New research from Mayo Clinic shows cancer patients are experiencing additional health-related issues, including the most severe type of heart attack and a three times higher risk of non cardiac death.
Mayo identified this "emerging subgroup" in a new article published this week in Mayo Clinic Proceedings. This concept of care has been dubbed "cardio-oncology."
The paper was written by a team of nine researchers, led by Dr. Joerg Herrmann, the senior author. It examined 2,346 patients covering a 10-year span before determining that one in 10 who experienced an ST-elevation myocardial infarction, the most severe form of heart attack, also had a history of cancer.
The study also determined that cancer survivors have a three times higher risk of non-cardiac death. However, the risk of cardiac death is not higher — both at the time of their acute heart attack and over long-term follow-up.

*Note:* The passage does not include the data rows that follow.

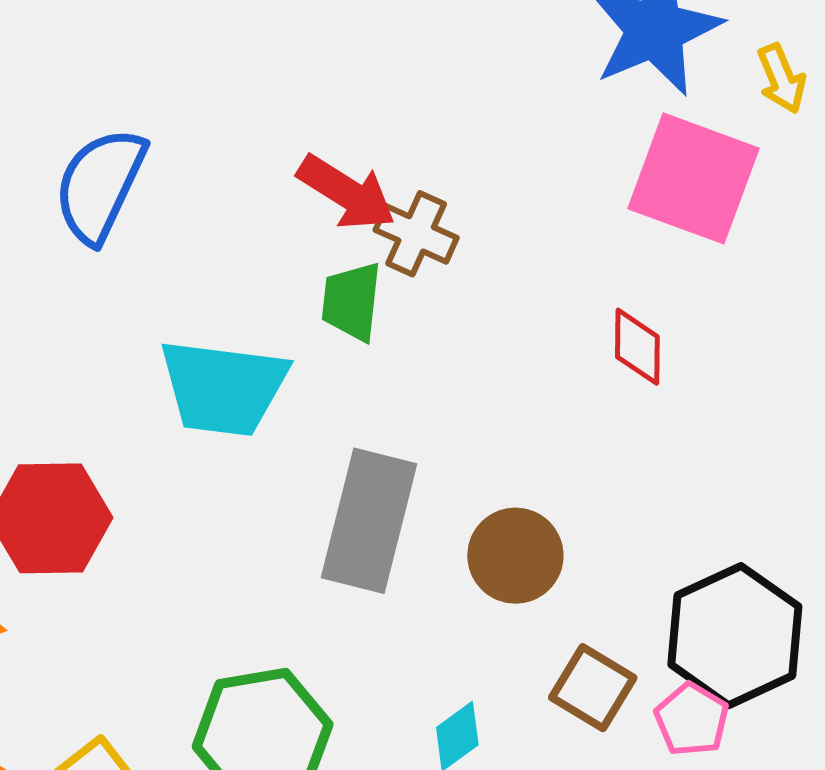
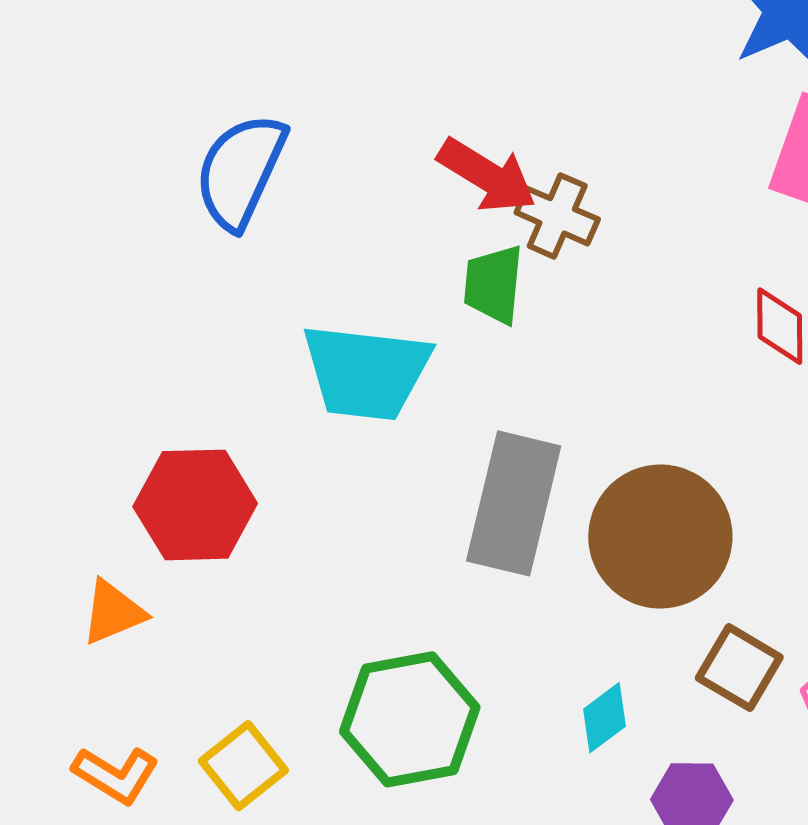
brown circle: (515, 556) -> (660, 537), size x1.5

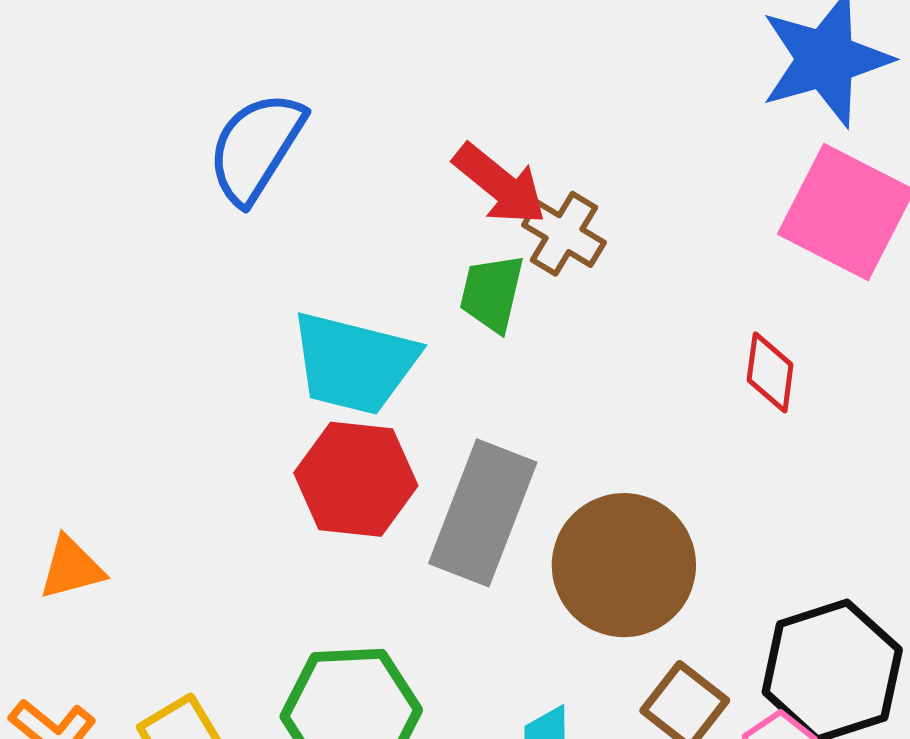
red hexagon: (195, 505) -> (356, 479), moved

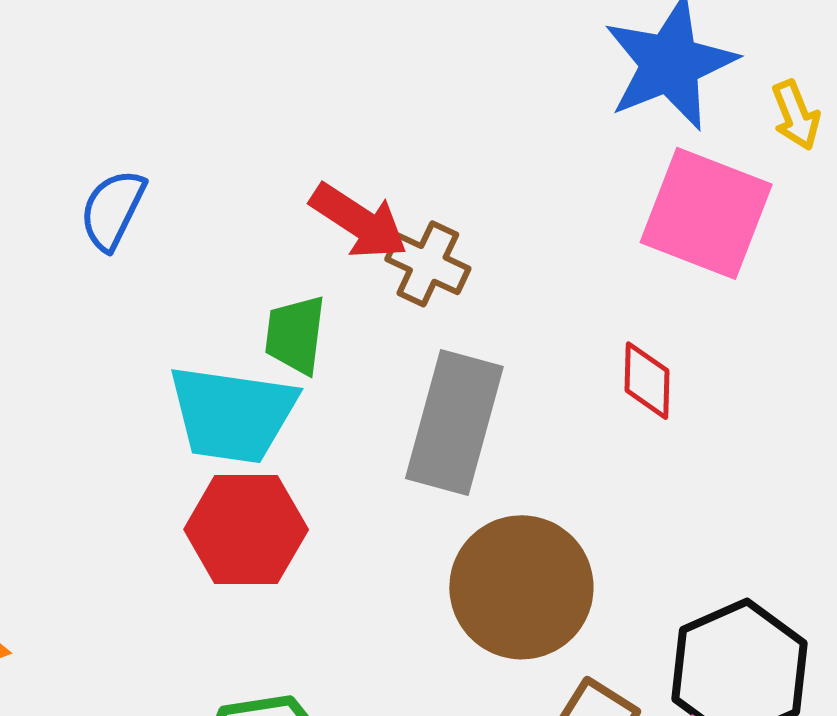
blue semicircle: (256, 147) -> (113, 210), size x0.7
green trapezoid: (492, 293) -> (295, 335), moved
gray rectangle: (483, 513) -> (454, 422), moved

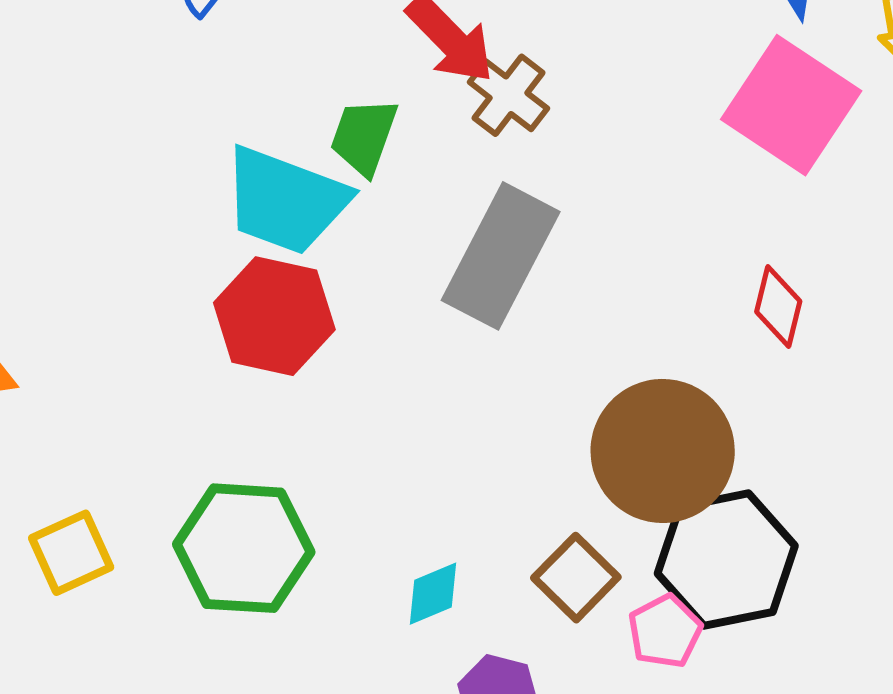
red diamond: (647, 381) -> (778, 307), moved
brown circle: (521, 587) -> (663, 451), moved

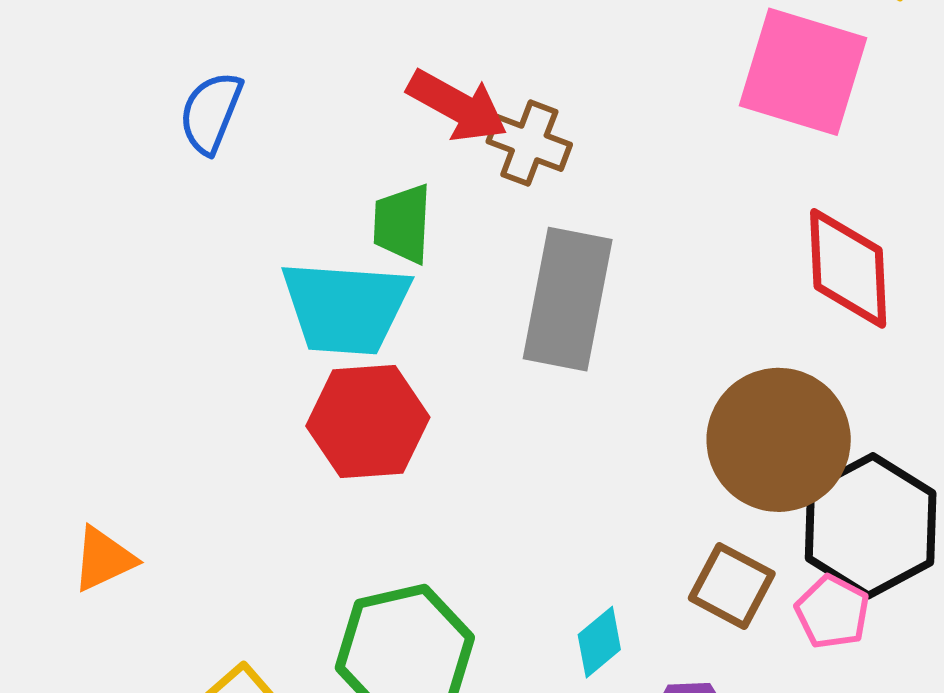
red diamond: (778, 307) -> (848, 268), size x1.6

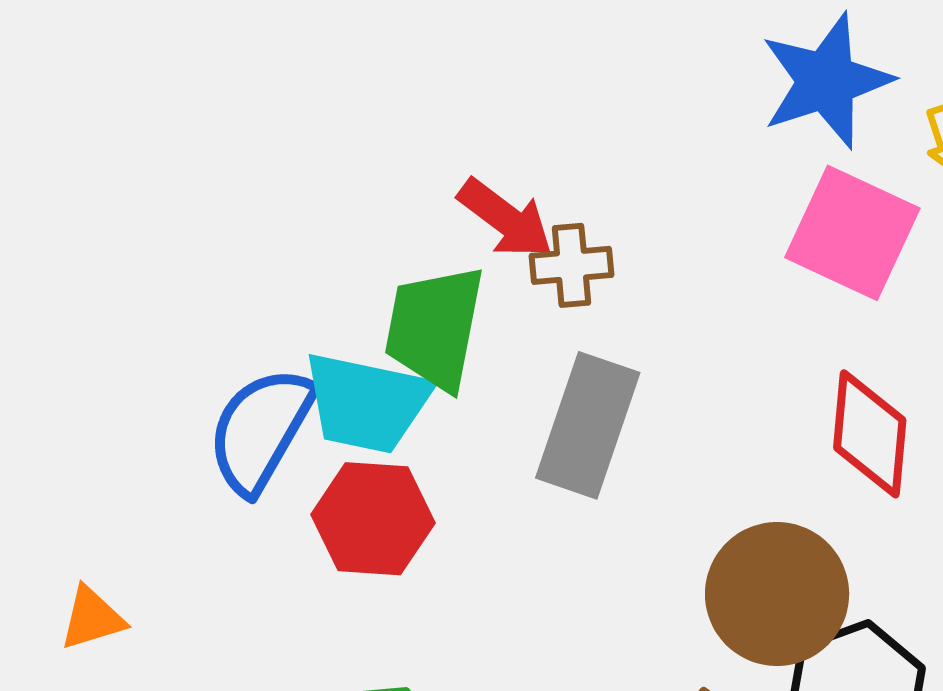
blue semicircle: (211, 113) -> (261, 430), moved, size x1.6
brown cross: (529, 143) -> (571, 265), turned -34
green trapezoid: (402, 224) -> (435, 328), size x1.6

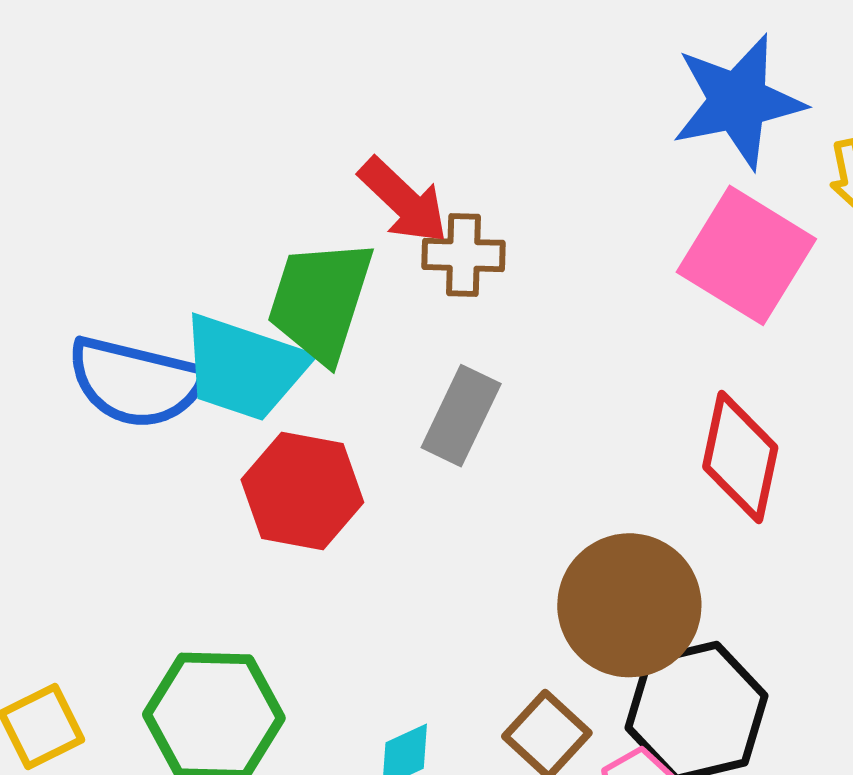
gray rectangle: (588, 425) -> (461, 416), size x0.7
blue semicircle: (261, 430) -> (136, 382), turned -113
red hexagon: (373, 519) -> (302, 491), moved

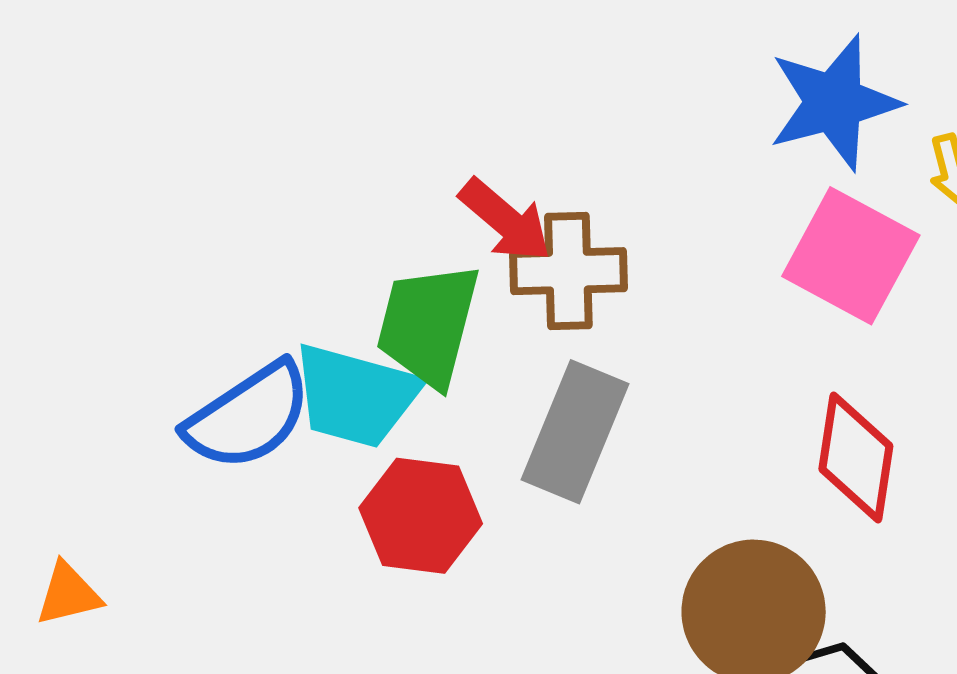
brown cross: (464, 255) -> (568, 271), size x1.4
blue semicircle: (136, 382) -> (248, 416), turned -44
gray rectangle: (461, 416) -> (575, 432), size x1.4

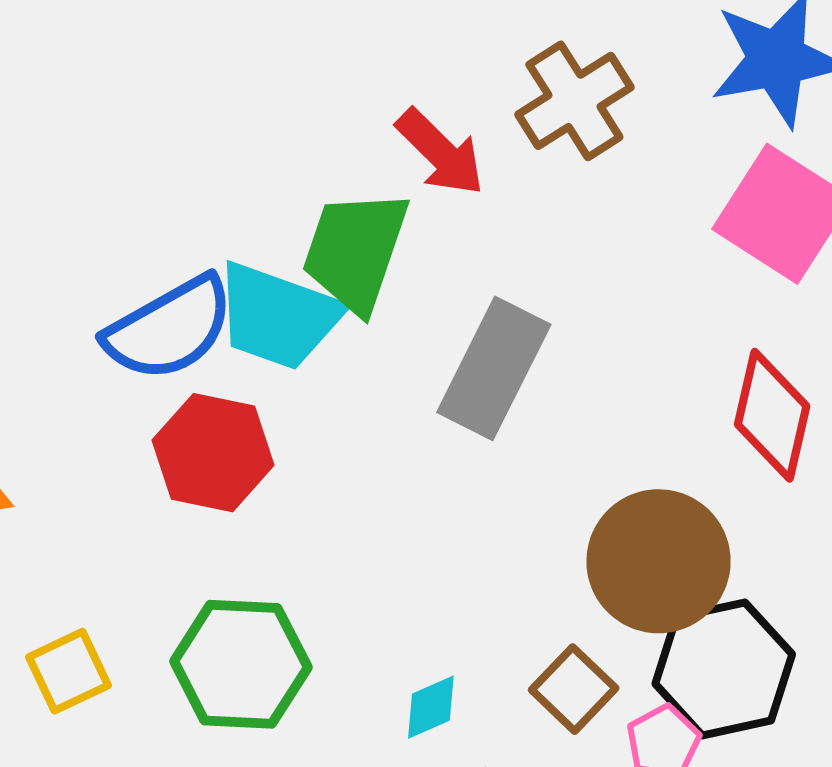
brown cross: (568, 271) -> (574, 101), moved, turned -35
red hexagon: (421, 516) -> (213, 453), moved

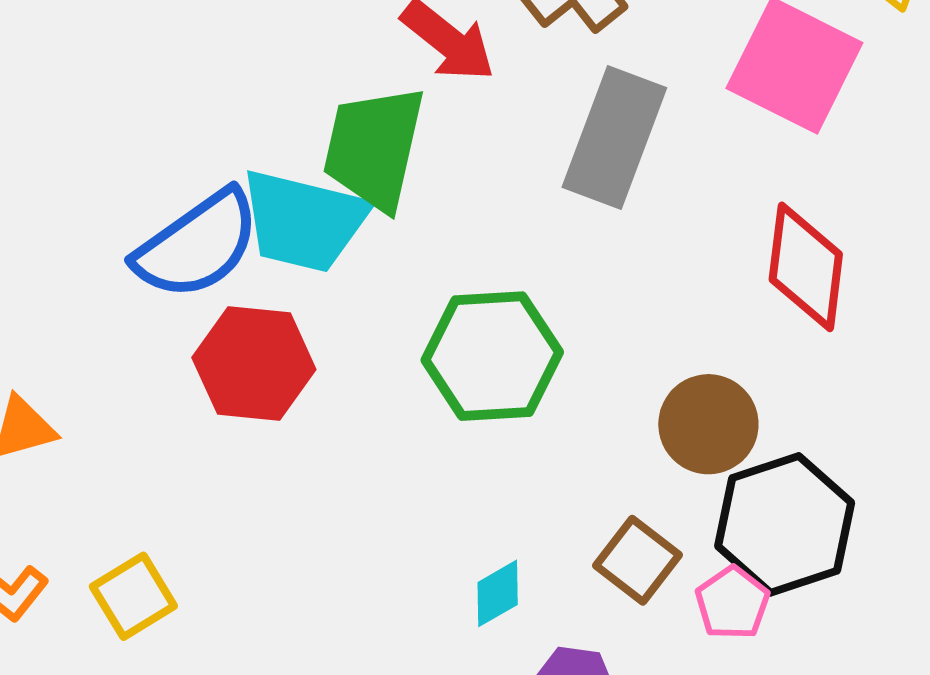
gray rectangle: (494, 368) -> (614, 137), moved
brown circle: (659, 561) -> (708, 424), size x0.7
green hexagon: (241, 664) -> (492, 356), moved

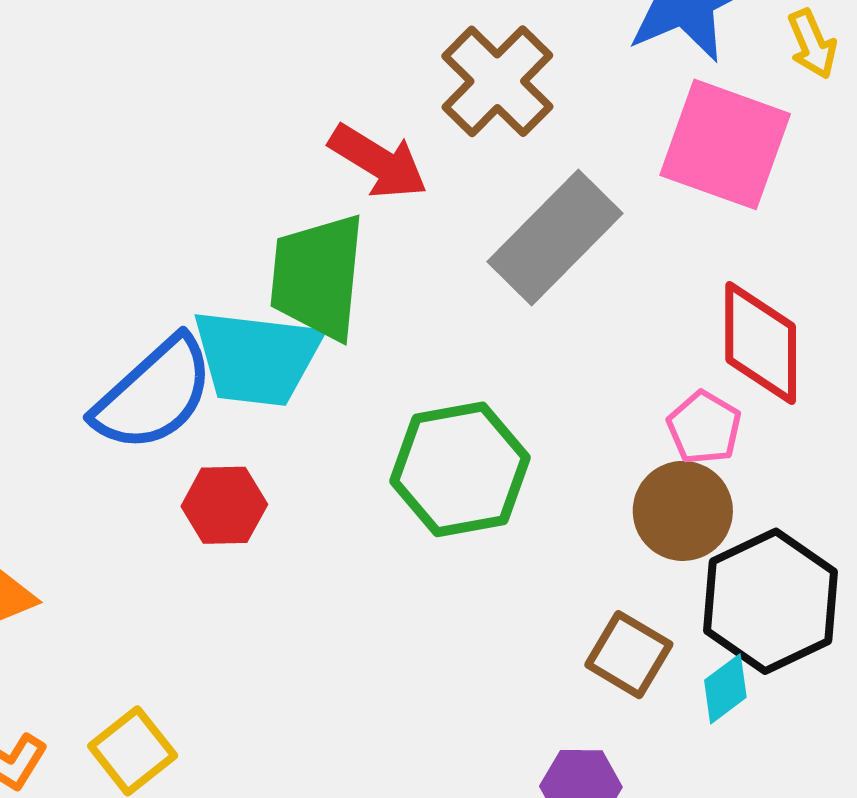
gray rectangle: (614, 137) -> (555, 238), turned 31
red hexagon: (254, 364) -> (224, 505), size x0.7
cyan diamond: (498, 593) -> (725, 689), moved
pink pentagon: (732, 603) -> (704, 428), moved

"We've watched cancer survivorship increase over the past 2.5 decades, which is wonderful, but it has led to new challenges, such as handling of downstream illnesses and side effects to an extent never encountered before," Dr. Herrmann said in a statement. "In particular, as cardiologists, we wanted to know if cancer and its therapies left these patients debilitated from a cardiovascular disease standpoint."
ADVERTISEMENT
The research team tracked patients for an average of six years. Additional conclusions that have been drawn from the lengthy study include:
• Patients with history of cancer are hospitalized more frequently with carcinogenic shock.
• Patients diagnosed with cancer within the last six months before a heart attack had a seven-fold increased risk of death in the hospital following angioplasty.
• Patients with a history of cancer have a "significantly higher risk" of being hospitalized for heart failure. There's no increased risk of dying from heart disease and these patients eventually die from cancer, researchers found.
"This study supports the importance of cardiologists and oncologists working together to care for these patients," Dr. Herrmann said. "Clearly, our goal is that the cancer patients of today do not become the cardiac patients of the future and, if they do, that we comprehensively see them through."
Other Mayo researchers who took part in the study include: Feilong Wang, Rajiv Gulati, Ryan Lennon, Bradley R. Lewis, Jae Yoon Park, Gurpreet Sandhu, Scott Wright and Amir Lerman.